Marta Arretche and Federico Neiburg on Democracy and Inequalities in Brazil

Tuesday, Mar 23, 2021
by Daniel Persia

On Thursday, March 18, 2021, the Brazil LAB hosted “Democracy and Inequalities in Brazil,” a conversation with political science professor Marta Arretche (University of São Paulo) and professor of anthropology Federico Neiburg (Museu Nacional, Federal University of Rio de Janeiro). The discussion, moderated by Marcelo Medeiros (Brazilian Institute for Applied Economic Research and Visiting Professor at Princeton), sought to interrogate the complex relationship between democracy and inequality in Brazil, engaging with elements of political theory and public policy, as well as economics and contemporary social change. 

Arretche opened the dialogue by identifying two contradictory but valid interpretations of the relationship between democracy and inequality in Brazil. Those suggesting that democracy has been beneficial to Brazil’s poorest populations often point to diminishing income inequality since the early 1990s and greater access to public services, such as healthcare and education. Those making the counterargument tend to highlight the extreme concentration of wealth among Brazil’s elite, which remained relatively stable. Arretche drew attention to a “long period of social inclusion brought on by democracy,” analyzing what she referred to as “layering”—incremental change over time, where new layers of policy have been added to (without dismantling) preexisting forms. This inclusion, she argued—examining changes in income distribution, the impact of the economic crisis on the job market, and current governmental response—has ultimately faded over time. 

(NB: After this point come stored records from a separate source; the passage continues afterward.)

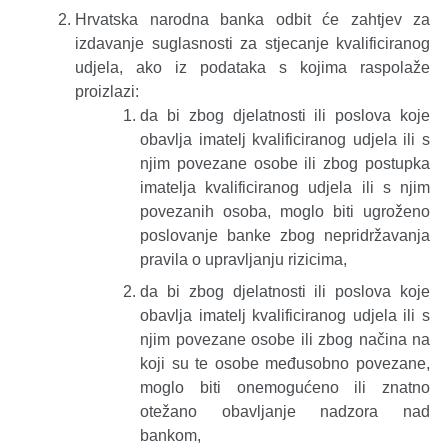
Hrvatska narodna banka odbit će zahtjev za
izdavanje suglasnosti za stjecanje kvalificiranog
udjela, ako iz podataka s kojima raspolaže
proizlazi:
da bi zbog djelatnosti ili poslova koje
obavlja imatelj kvalificiranog udjela ili s
njim povezane osobe ili zbog postupka
imatelja kvalificiranog udjela ili s njim
povezanih osoba, moglo biti ugroženo
poslovanje banke zbog nepridržavanja
pravila o upravljanju rizicima,
da bi zbog djelatnosti ili poslova koje
obavlja imatelj kvalificiranog udjela ili s
njim povezane osobe ili zbog načina na
koji su te osobe međusobno povezane,
moglo biti onemogućeno ili znatno
otežano obavljanje nadzora nad
bankom,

Neiburg framed his comments in light of the social, political and economic dimensions of “the tragic Brazilian present.”  He identified the need for stronger qualification of the present moment (and the processes that have produced it), a more detailed interrogation of the relations between public policy and the flow of ordinary life, and critical discussion of the place of posterity policies in crisis contexts. Neiburg’s questions, along with several others from the audience and moderator Marcelo Medeiros, addressed additional factors such as credit policy, voting, and the troubled relationship between Brazil’s past military dictatorship and current trends in democracy and inequality. 

The event was co-sponsored by the Program in Latin American Studies, the Department of Spanish and Portuguese, and the Department of Anthropology.